Type of Case: Open Records

Court: Jefferson County Circuit Court

Case Number: 2015-CV-77

Filed On: February 27, 2015

Current Status: Sherrif turned over unreacted documents and paid attorney fees in settlement 

All around Wisconsin over the past couple years, many (but not all) police and sheriff’s departments have started redacting basic information from citations and reports, the information people want to know most – the identity of the miscreant about whom the report or citation was written. Why? Because that information is usually either obtained from or verified by the DOT drivers’ database, and they think they will get in trouble if they share that information.

That policy is an overreaction to a Seventh Circuit case that held a village in Illinois had “disclosed” identifying information in violation of the Driver’s Privacy Protection Act, a law enacted in the 90’s to prevent DMV’s from selling driver information and stalkers from learning where targets lived through motor vehicle records. But that case was not an open records request case, and the court did not consider any of the 14 exceptions that permit the government to disclose such information.
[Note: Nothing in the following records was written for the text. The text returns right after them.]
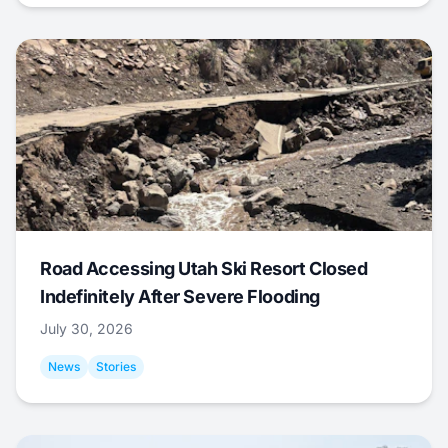
Road Accessing Utah Ski Resort Closed
Indefinitely After Severe Flooding
July 30, 2026
News
Stories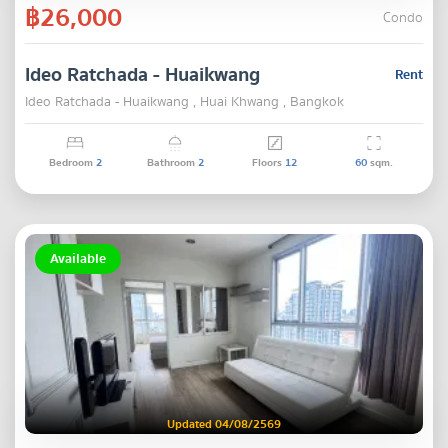
฿26,000
Condo
Ideo Ratchada - Huaikwang
Rent
Ideo Ratchada - Huaikwang , Huai Khwang , Bangkok
Bedroom
2
Bathroom
2
Floors
12
60
sqm.
Available
Updated 04/08/2569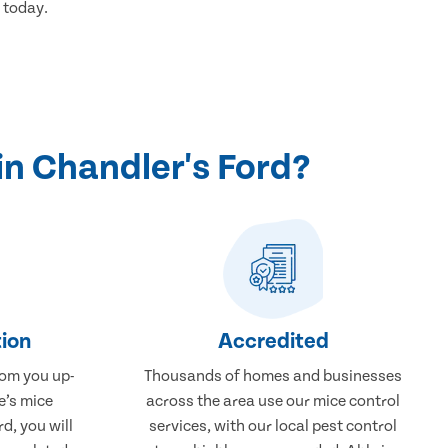
 today.
n Chandler's Ford?
ion
Accredited
rom you up-
Thousands of homes and businesses
e’s mice
across the area use our mice control
d, you will
services, with our local pest control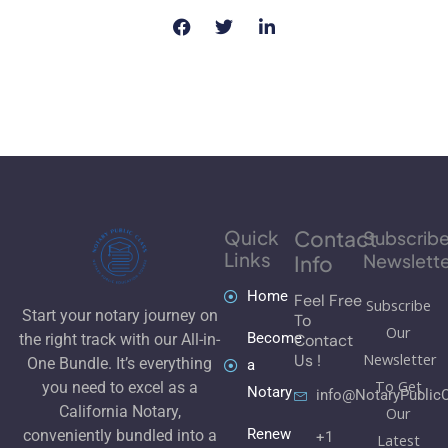
Quick
Contact
Subscrib
Links
Newslette
Info
Home
Feel Free
Subscribe
Start your notary journey on
To
Our
Become
Contact
the right track with our All-in-
Newsletter
Us !
One Bundle. It’s everything
a
To Get
you need to excel as a
Notary
info@NotaryPublic
California Notary,
Our
Renew
conveniently bundled into a
+1
Latest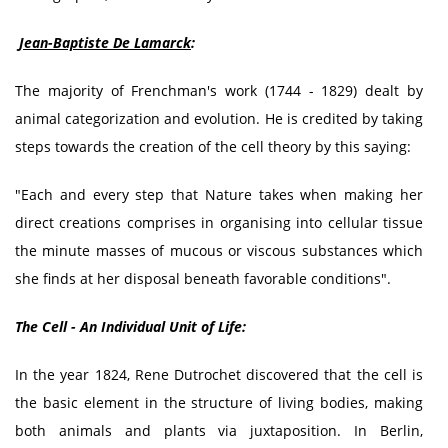
Jean-Baptiste De Lamarck
:
The majority of Frenchman's work (1744 - 1829) dealt by
animal categorization and evolution. He is credited by taking
steps towards the creation of the cell theory by this saying:
"Each and every step that Nature takes when making her
direct creations comprises in organising into cellular tissue
the minute masses of mucous or viscous substances which
she finds at her disposal beneath favorable conditions".
The Cell - An Individual Unit of Life:
In the year 1824, Rene Dutrochet discovered that the cell is
the basic element in the structure of living bodies, making
both animals and plants via juxtaposition. In Berlin,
One exception is in carrying out any duty imposed by law, and responding to open records requests is a duty imposed by law; therefore, the DPPA should not require redaction of records.

On behalf of a reporter at Wisconsin Reporter, M.D. Kittle, we brought a lawsuit against the Jefferson County Sheriff’s Department for redacting records and claiming the DPPA requires it.  The lawsuit also challenged a form the Sheriff’s Department required requesters to use – the Open Records Law does not permit custodians to require the use of a particular form.  The case settled when the Sheriff’s Department agreed to turn over unreacted records and pay WILL’s attorney fees.